Un juge fédéral a rejeté jeudi en Californie une action en justice qui visait à accorder au ministère de la Justice l'accès au fichier électoral non expurgé de l'État. La décision du juge de district David O. Carter représente le premier revers juridique pour les efforts de l'administration Trump visant à consolider les données électorales traditionnellement gérées par les États individuels.
L'action en justice s'inscrivait dans le cadre d'un effort plus large du ministère de la Justice (DOJ) ciblant 23 États et Washington, D.C., tous dirigés par des démocrates ou des États que le président Trump a perdus lors de l'élection de 2020, selon les documents judiciaires. Le DOJ cherchait à accéder aux fichiers électoraux non expurgés, qui comprennent des informations sensibles telles que les numéros de sécurité sociale et les données des permis de conduire.
Le juge Carter n'a pas immédiatement publié les raisons de son rejet. Cependant, l'État de Californie a fait valoir que la fourniture au DOJ de données aussi vastes violerait les droits à la vie privée de ses citoyens et pourrait potentiellement être utilisée pour la suppression du vote.
« C'est une victoire pour la vie privée des électeurs californiens », a déclaré un porte-parole du bureau du secrétaire d'État de Californie. « Nous avons toujours soutenu que nos données électorales sont protégées par la loi de l'État et que nous avons la responsabilité de protéger ces informations. »
Une affaire similaire se déroule en Oregon, où un juge de district a indiqué mercredi un projet provisoire de rejeter également la plainte du DOJ. Ces contestations judiciaires mettent en évidence le débat en cours concernant la surveillance fédérale des élections et l'équilibre entre la garantie de l'intégrité des élections et la protection de la vie privée.

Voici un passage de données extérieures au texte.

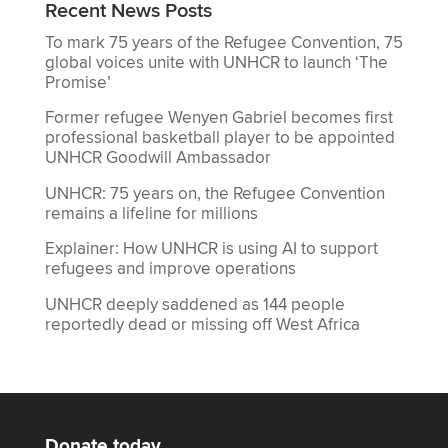
Recent News Posts
To mark 75 years of the Refugee Convention, 75
global voices unite with UNHCR to launch ‘The
Promise’
Former refugee Wenyen Gabriel becomes first
professional basketball player to be appointed
UNHCR Goodwill Ambassador
UNHCR: 75 years on, the Refugee Convention
remains a lifeline for millions
Explainer: How UNHCR is using AI to support
refugees and improve operations
UNHCR deeply saddened as 144 people
reportedly dead or missing off West Africa
Donate today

L'objectif déclaré du DOJ en recherchant ces données est d'identifier et de prévenir la fraude électorale, en particulier par des non-citoyens. Le ministère utilise un outil appelé SAVE (Systematic Alien Verification for Entitlements) pour croiser les listes électorales avec les bases de données fédérales. Cependant, les critiques soutiennent que le système SAVE est connu pour signaler les citoyens américains comme des non-citoyens potentiels, ce qui soulève des inquiétudes quant à son exactitude et à son potentiel de privation des droits civiques.
La pression en faveur de données électorales centralisées soulève des questions complexes sur le rôle de l'intelligence artificielle (IA) dans l'administration des élections. Les algorithmes d'IA pourraient potentiellement être utilisés pour analyser de grands ensembles de données d'informations sur les électeurs afin d'identifier des schémas de fraude ou d'irrégularités. Cependant, de telles applications soulèvent également des inquiétudes quant aux biais algorithmiques et au potentiel de résultats inexacts ou discriminatoires. L'utilisation de l'IA dans les élections nécessite un examen attentif des implications éthiques et juridiques afin de garantir l'équité et la transparence.
Le DOJ n'a pas encore commenté la décision de la Californie ni indiqué s'il envisageait de faire appel. L'issue de ces affaires pourrait avoir des implications importantes pour l'avenir de l'administration des élections et le rôle du gouvernement fédéral dans la surveillance des élections gérées par les États. Les affaires soulignent également l'importance croissante de la confidentialité et de la sécurité des données à l'ère numérique, en particulier dans le contexte des processus démocratiques.